En tandem pour la vue.

Samedi à midi, à l’ancienne école de Montigny-sur-Vingeanne, En tandem pour la vue, organisée par Rétina, qui se déroule jusqu’au 5 mai, a fait escale pour déjeuner. 13 tandems étaient présents, en partenariat avec le Tandem-Club dijonnais. La municipalité de Montigny-Mornay-Villeneuve, avait mis à disposition cette salle, pour cet évènement sportif. Cette randonnée cycliste a deux objectifs principaux qui sont de mieux faire connaître les maladies de la vue à travers les villes étapes traversées mais également de participer à l’intégration de personnes déficientes visuelles, grâce au sport et au dépassement de soi face à la difficulté.
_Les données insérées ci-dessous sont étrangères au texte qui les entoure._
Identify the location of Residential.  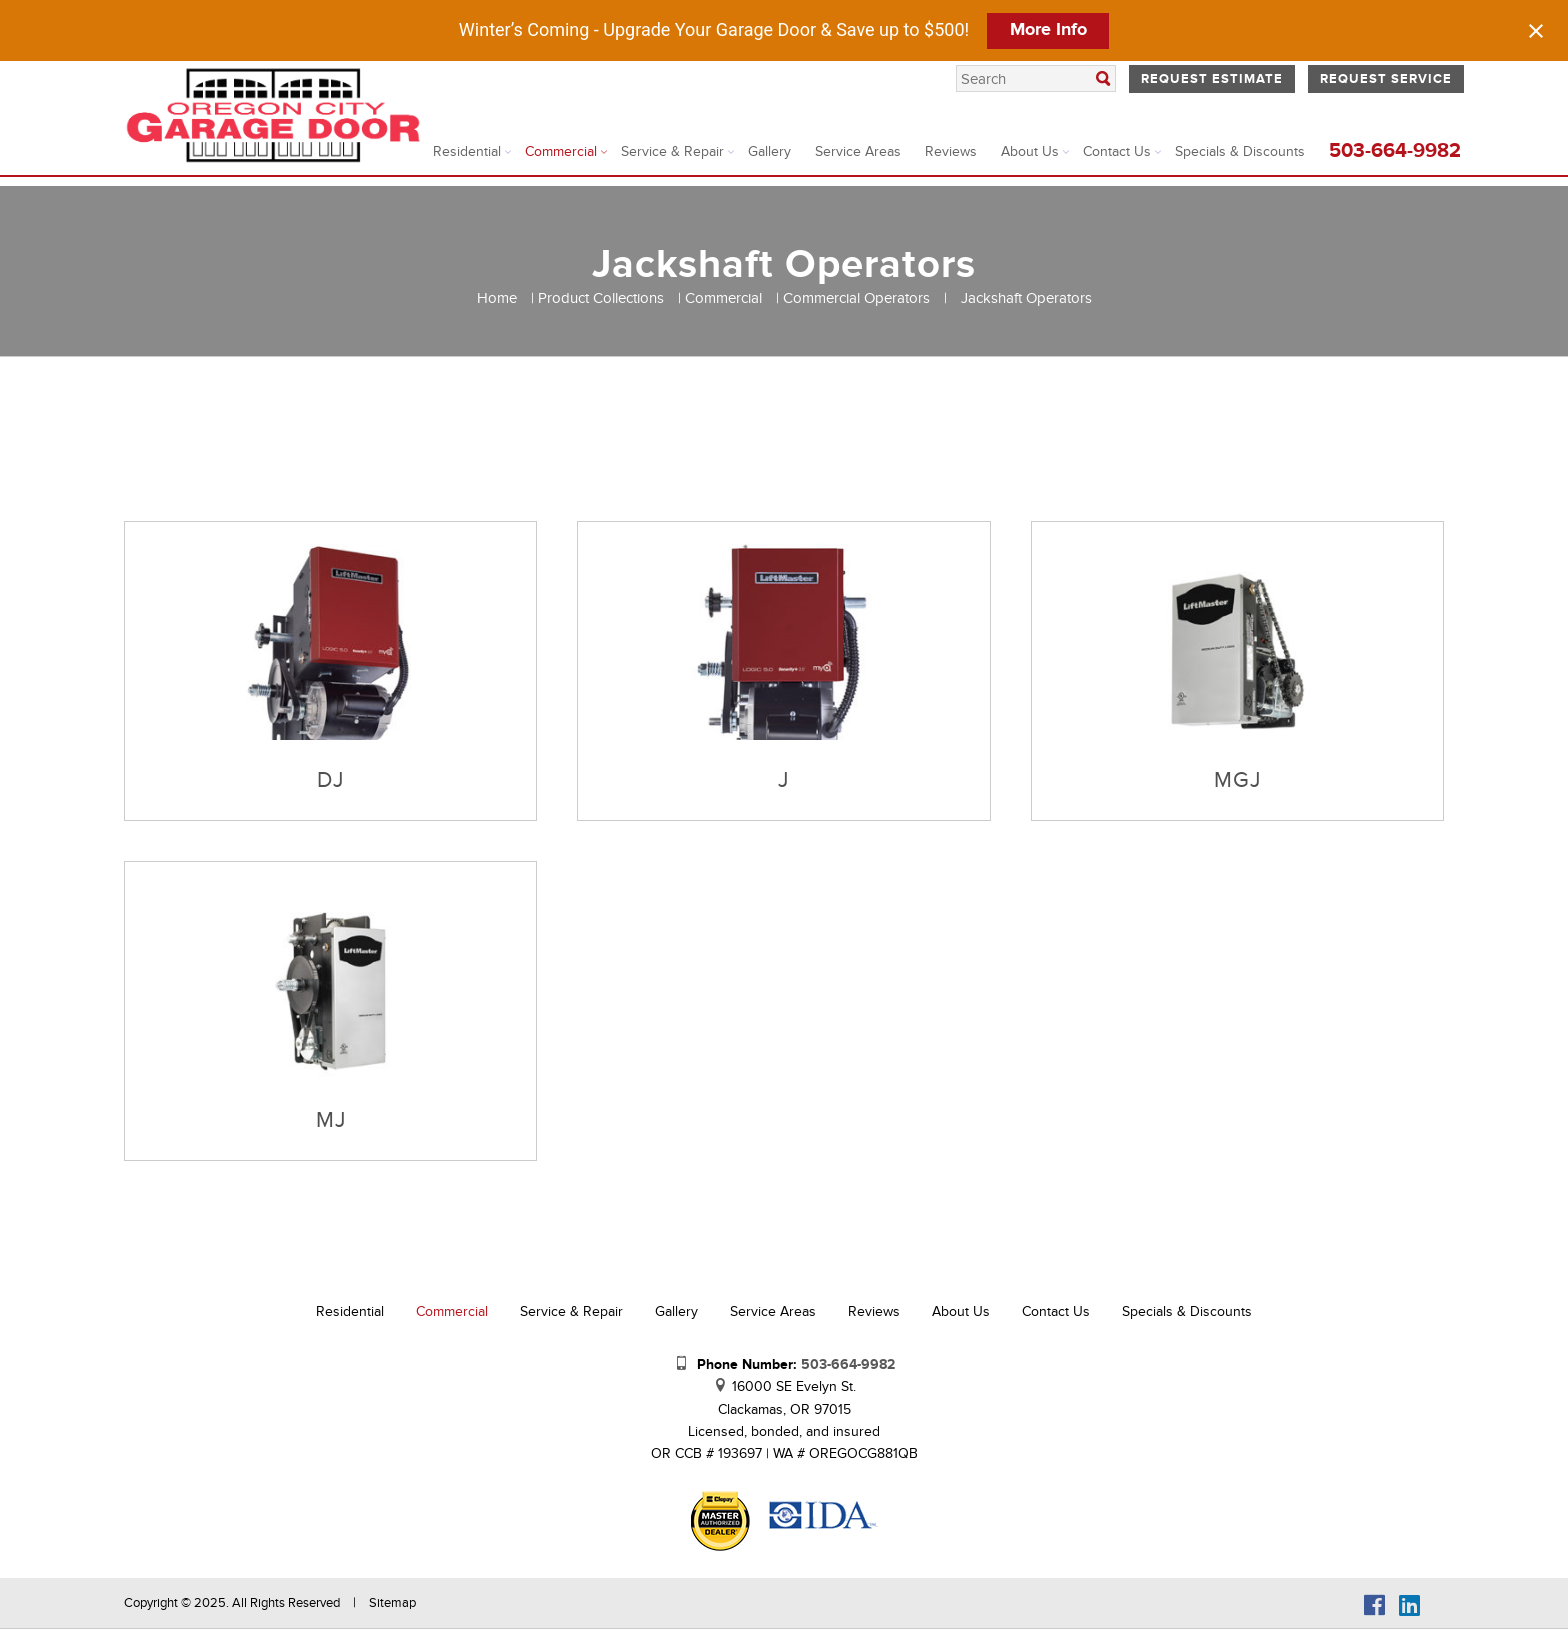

En Tandem pour la vue associe des personnes valides et handicapées dans l’effort pour une même cause, il s’agit de relever un défi dans une excellente ambiance de solidarité et d’entraide. Le pilote prête sa vue au malvoyant. Retina est une association qui œuvre pour les maladies de la vue et qui souhaite les faire connaitre au grand public. L’équipée de tandem se rendait à Langres. Les tandems devront se rendre à Reims, où plus de 70 tandems seront rassemblés.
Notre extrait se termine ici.